La propagation de la COVID-19 a surtout lieu présentement dans les rassemblements familiaux et amicaux. Les Québécois devraient donc se limiter, selon le ministre, « à ce qui est vraiment nécessaire » comme se rendre au travail ou à l’école et « éviter le plus possible les soupers de famille, les soupers, les rencontres entre amis, les barbecues, les anniversaires, les mariages, les funérailles, et toutes les occasions où on multiplie les contacts ».
« On a le choix, en ce moment — puis c’est un choix d’équilibre —, entre un confinement qu’on a connu, pour lequel on ne veut pas retourner, et de faire des sacrifices au niveau de nos contacts sociaux », a résumé M. Dubé.
Le gouvernement Legault, qui avait indiqué qu’il n’envisageait pas de confinement total comme lors de la première vague, a-t-il changé d’idée ? « Non, a répondu le ministre de la Santé. Si on veut être capables de continuer à rester déconfinés, d’être capables d’aller travailler, d’être capables d’aller à l’école, de protéger notre réseau de santé, bien, il faut continuer à suivre les mesures sanitaires parce que, si on ne les suit pas, bien c’est là qu’on ne sera plus capables de garder cet équilibre-là. Puis là on met en danger, je le répète, notre réseau de santé, nos enfants, qui veulent retourner à l’école. On met en danger notre économie parce qu’on ne pourrait pas garder les commerces ouverts. »
La pandémie a causé jusqu’à maintenant 5810 décès au Québec depuis le mois de mars, dont une large part est survenue dans les centres d’hébergement de soins de longue durée (CHLSD).
Faire les choses autrement
Le directeur national de santé publique a reconnu qu’il aurait fait les choses différemment en mars s’il avait eu davantage d’information sur la transmission asymptomatique du coronavirus à ce moment-là. Des chercheurs du Laboratoire de santé publique du Québec (LSPQ) et du Centre de génomique de l’Université McGill ont récemment déterminé que 247 personnes qui avaient voyagé à l’étranger durant la semaine de relâche scolaire sont à l’origine de l’épidémie au Québec.

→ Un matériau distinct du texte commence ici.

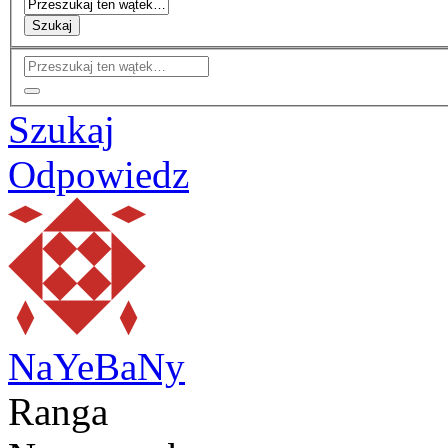
Szukaj
Szukaj
Odpowiedz
NaYeBaNy
Ranga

Le gouvernement avait demandé le 12 mars à tous les voyageurs qui revenaient d’un pays étranger de se placer en isolement volontaire durant 14 jours pour éviter la propagation du virus. Cet isolement était obligatoire pour tout le personnel de la santé, de l’éducation et des services de garde, mais il n’était pas rétroactif. Or, la semaine de relâche s’est terminée le 6 mars dans la majorité des écoles au Québec.
« Est-ce que j’ai des regrets ? C’est difficile de regretter, a répondu le Dr Horacio Arruda à la question du Devoir. Si j’avais su que le virus se transmettait chez les asymptomatiques, les choses auraient été différentes. Le niveau de connaissance, à cette époque-là, n’était pas du tout le même.

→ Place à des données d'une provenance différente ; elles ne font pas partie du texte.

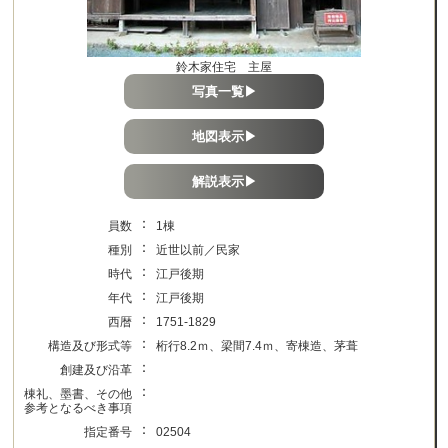
鈴木家住宅 主屋
写真一覧▶
地図表示▶
解説表示▶
：
員数
1棟
：
種別
近世以前／民家
：
時代
江戸後期
：
年代
江戸後期
：
西暦
1751-1829
：
構造及び形式等
桁行8.2ｍ、梁間7.4ｍ、寄棟造、茅葺
：
創建及び沿革
：
棟礼、墨書、その他
参考となるべき事項
：
指定番号
02504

« Mais il faut dire que les voyageurs sont rentrés au Québec, aussi, parce que les frontières n’ont pas été fermées », a-t-il ajouté en rappelant l’inaction du gouvernement fédéral à l’époque.
Pourquoi ne pas avoir fait preuve davantage de précaution en demandant l’isolement volontaire rétroactivement à la fin de la semaine de relâche ? De nombreux voyageurs étaient déjà rentrés, a fait valoir le Dr Arruda. « Il ne faut pas oublier aussi qu’il y avait des travailleurs de la santé qui revenaient de l’extérieur, mais on n’avait pas l’impression que, s’ils étaient asymptomatiques, ils contamineraient [les autres], a-t-il affirmé. On avait besoin de ressources pour offrir des soins. Comprenez-vous, c’est tout ça, comme éléments, là, parce que si on avait fait rétroactif, il y a toute une série, probablement, de travailleurs de la santé qui n’auraient pas pu se présenter et qui offraient des services essentiels. »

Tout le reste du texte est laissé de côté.